No the channels order is correct, the weights are [channels_out, channels_in / groups, kernel_size_1, kernel_size_2] so that's why the order of channels is reversed.

~~I actually think the ONNX model might be ill defined~~ 🤔 the number of channels must be divisible by the number of groups. Also, it doesn't make sense that the second convolution has 1 input channel while the first convolution has 16 output channels.

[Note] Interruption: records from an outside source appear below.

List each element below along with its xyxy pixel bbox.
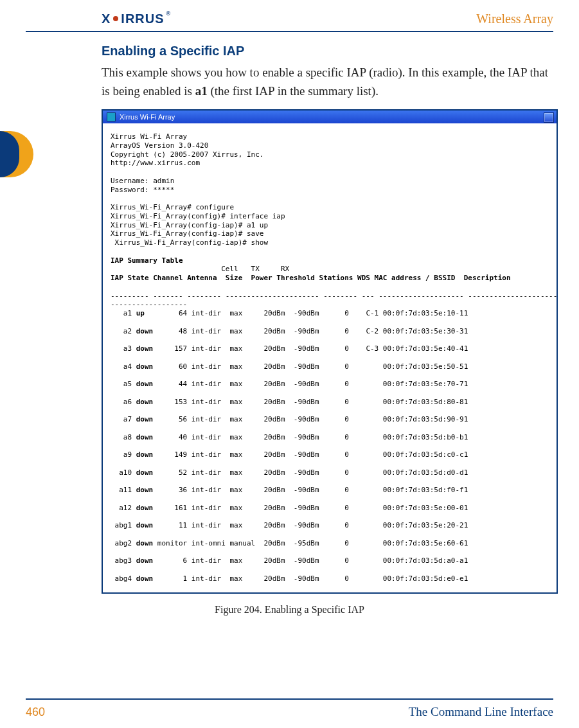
terminal-output: Xirrus Wi-Fi Array ArrayOS Version 3.0-4…: [103, 123, 557, 594]
window-maximize-icon: [544, 112, 554, 123]
body-bold: a1: [195, 84, 208, 98]
page-number: 460: [26, 706, 45, 719]
brand-registered-icon: ®: [166, 10, 172, 17]
brand-text-right: IRRUS: [121, 12, 164, 26]
window-title: Xirrus Wi-Fi Array: [120, 113, 175, 121]
page-header: XIRRUS® Wireless Array: [0, 9, 579, 28]
figure-caption: Figure 204. Enabling a Specific IAP: [0, 604, 579, 616]
section-body: This example shows you how to enable a s…: [102, 63, 553, 101]
window-titlebar: Xirrus Wi-Fi Array: [103, 111, 557, 123]
header-rule: [26, 31, 553, 32]
footer-rule: [26, 698, 553, 700]
body-suffix: (the first IAP in the summary list).: [208, 84, 379, 98]
window-app-icon: [107, 112, 116, 121]
section-title: Enabling a Specific IAP: [102, 44, 244, 58]
screenshot-frame: Xirrus Wi-Fi Array Xirrus Wi-Fi Array Ar…: [102, 109, 558, 594]
footer-section-title: The Command Line Interface: [409, 705, 553, 719]
brand-logo: XIRRUS®: [102, 12, 171, 26]
window-buttons: [544, 112, 554, 123]
page-footer: 460 The Command Line Interface: [26, 705, 553, 719]
brand-text-left: X: [102, 12, 111, 26]
doc-title: Wireless Array: [476, 12, 553, 26]
brand-dot-icon: [113, 16, 118, 21]
side-tab-icon: [0, 131, 33, 177]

/edit: ha, there is a small bug in our check. The message states that both in and out channels should be divisible by groups, but the condition is inverted:

pub(crate) fn checks_channels_div_groups(channels_in: usize, channels_out: usize, groups: usize) {
    let channels_in_div_by_group = channels_in % groups == 0;
    let channels_out_div_by_group = channels_out % groups == 0;

    if !channels_in_div_by_group && !channels_out_div_by_group {
        panic!("Both channels must be divisible by the number of groups. Got channels_in={channels_in}, channels_out={channels_out}, groups={groups}");
    }
}

When we actually check that both are divisible (!channels_in_div_by_group || !channels_out_div_by_group), this is where it panics before getting to the incorrect initialization.

Guillaume Lagrange · Answer 5 · Tue Jul 23 2024 00:04:00 GMT+0800 (China Standard Time)

Nvm the part about the model being ill defined, turns out the ONNX import did not take into account the number of groups. So this is where the discrepancy seems to lie.